Citations de Emile, ou de l'éducation, de Jean-Jacques Rousseau
39 Citations
Le seul qui fait sa volonté est celui qui n'a pas besoin, pour la faire, de mettre les bras d'un autre au bout des siens: d'où il suit que le premier de tous les biens n'est pas l'autorité, mais la liberté. L'homme vraiment libre ne veut que ce qu'il peut, et fait ce qu'il lui plaît.
Extrait de: Emile, ou de l'éducation (1762)
Ajoutée par Savinien le 29/01/2012
La liberté n'est dans aucune forme de gouvernement, elle est dans le coeur de l'homme libre, il la porte partout avec lui. L'homme vil porte partout la servitude. L'un serait esclave à Genève, et l'autre libre à Paris.
Extrait de: Emile, ou de l'éducation (1762)
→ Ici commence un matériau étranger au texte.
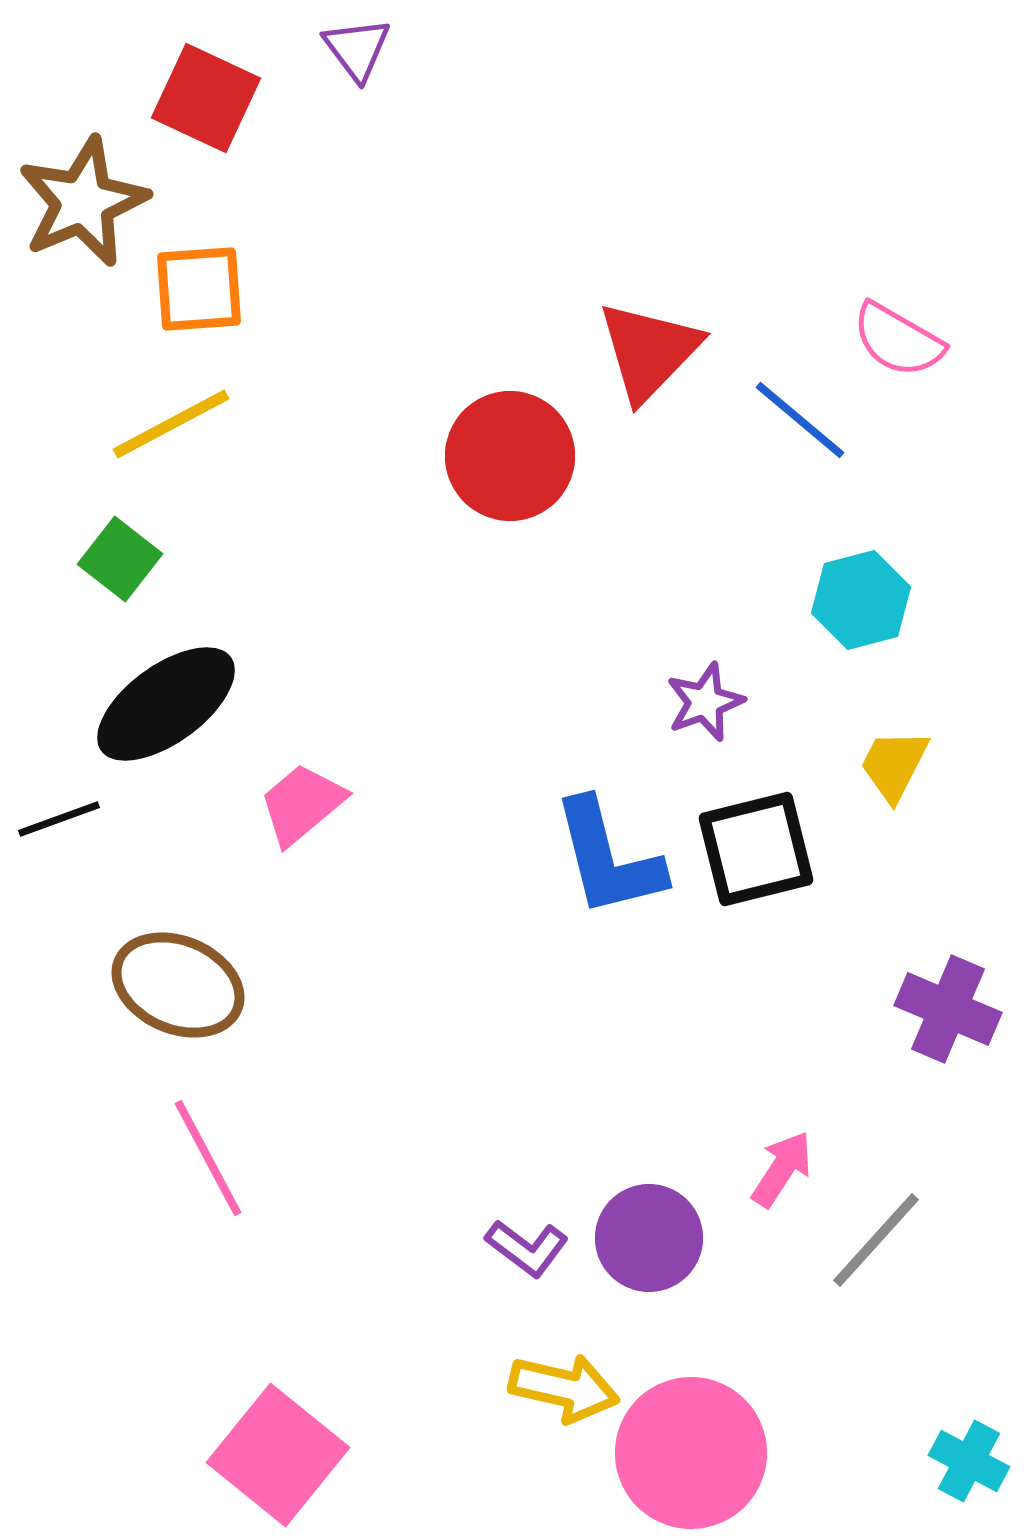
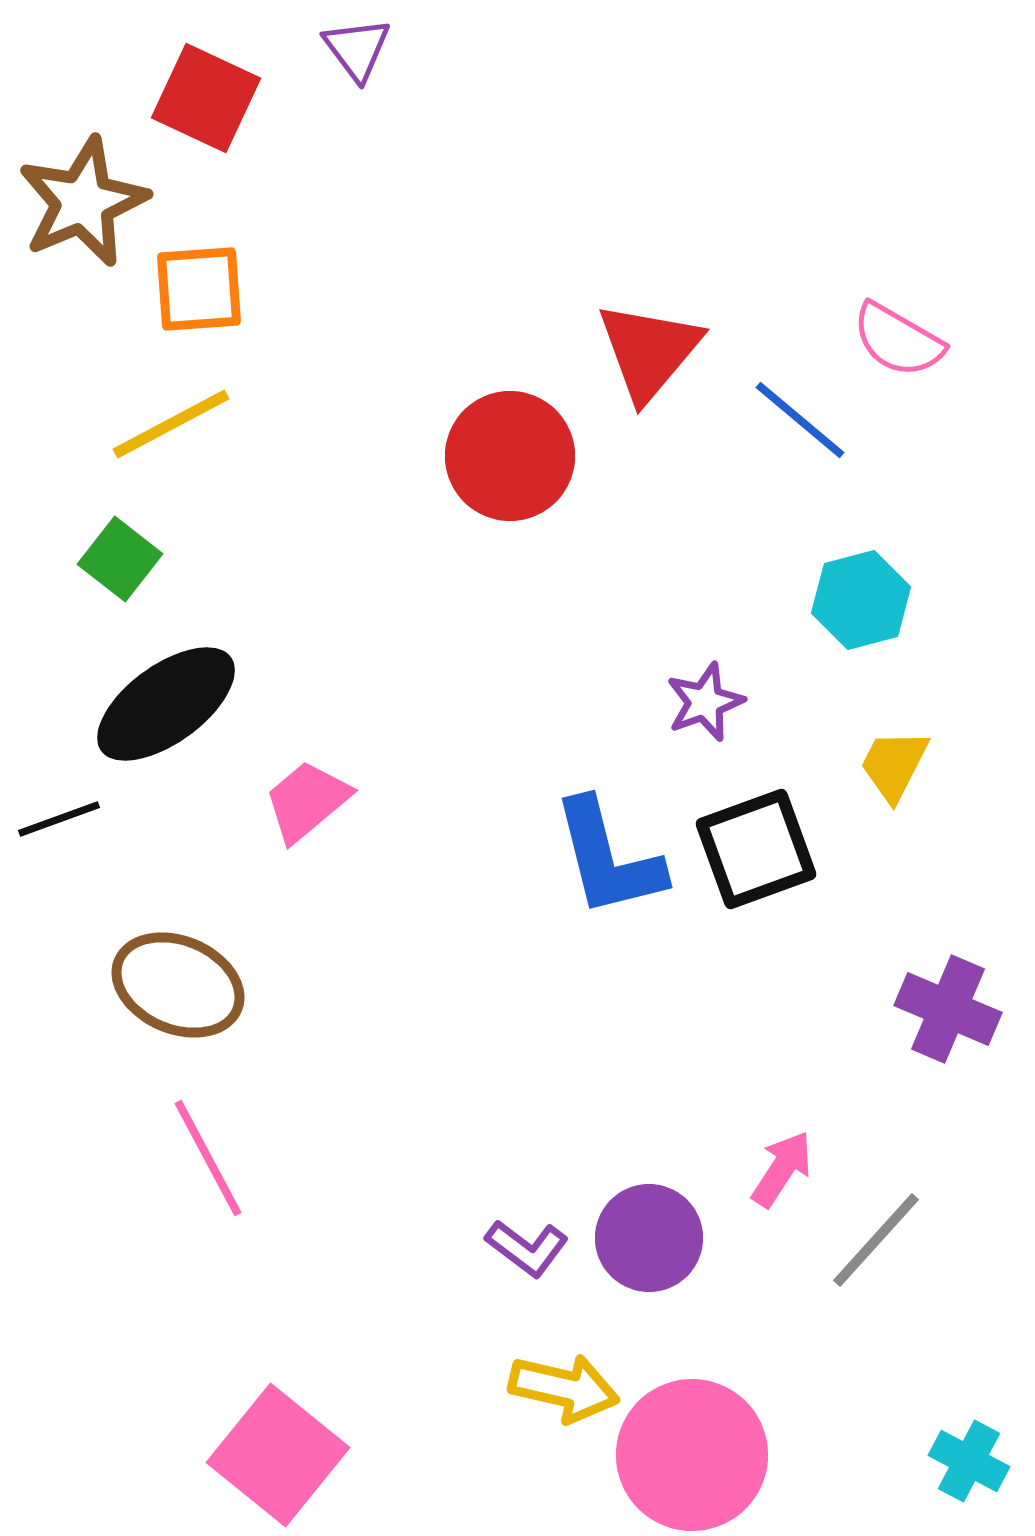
red triangle: rotated 4 degrees counterclockwise
pink trapezoid: moved 5 px right, 3 px up
black square: rotated 6 degrees counterclockwise
pink circle: moved 1 px right, 2 px down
Ajoutée par Savinien le 12/12/2010
Que m'importe ma condition sur la terre? Que m'importe où que je sois? Partout où il y a des hommes, je suis chez mes frères; partout où il n'y en a pas, je suis chez moi. Tant que je pourrai rester indépendant et riche, j'ai du bien pour vivre, et je vivrai. Quand mon bien m'assujettira, je l'abandonnerai sans peine: j'ai des bras pour travailler, et je vivrai. Quand mes bras me manqueront, je vivrai si l'on me nourrit, je mourrai si l'on m'abandonne; je mourrai bien aussi quoiqu'on ne m'abandonne pas; car la mort n'est pas une peine de la pauvreté, mais une loi de la nature. Dans quelque temps que la mort vienne, je la défie, elle ne me surprendra jamais faisant des préparatifs pour vivre; elle ne m'empêchera jamais d'avoir vécu.
Extrait de: Emile, ou de l'éducation (1762)
Ajoutée par Savinien le 12/12/2010
Plus j'examine l'ouvrage des hommes dans leurs institutions, plus je vois qu'à force de vouloir être indépendants ils se font esclaves, et qu'il usent leur liberté même en vains efforts pour l'assurer. Pour ne pas céder au torrent des choses, ils se font mille attachements; puis, sitôt qu'ils veulent faire un pas, ils ne peuvent, et sont étonnés de tenir à tout. Il me semble que pour se rendre libre on n'a rien à faire; il suffit de ne pas vouloir cesser de l'être.
Extrait de: Emile, ou de l'éducation (1762)
Ajoutée par Savinien le 12/12/2010
On ne sait jamais bien commander que ce qu'on sait exécuter soi-même.
Extrait de: Emile, ou de l'éducation (1762)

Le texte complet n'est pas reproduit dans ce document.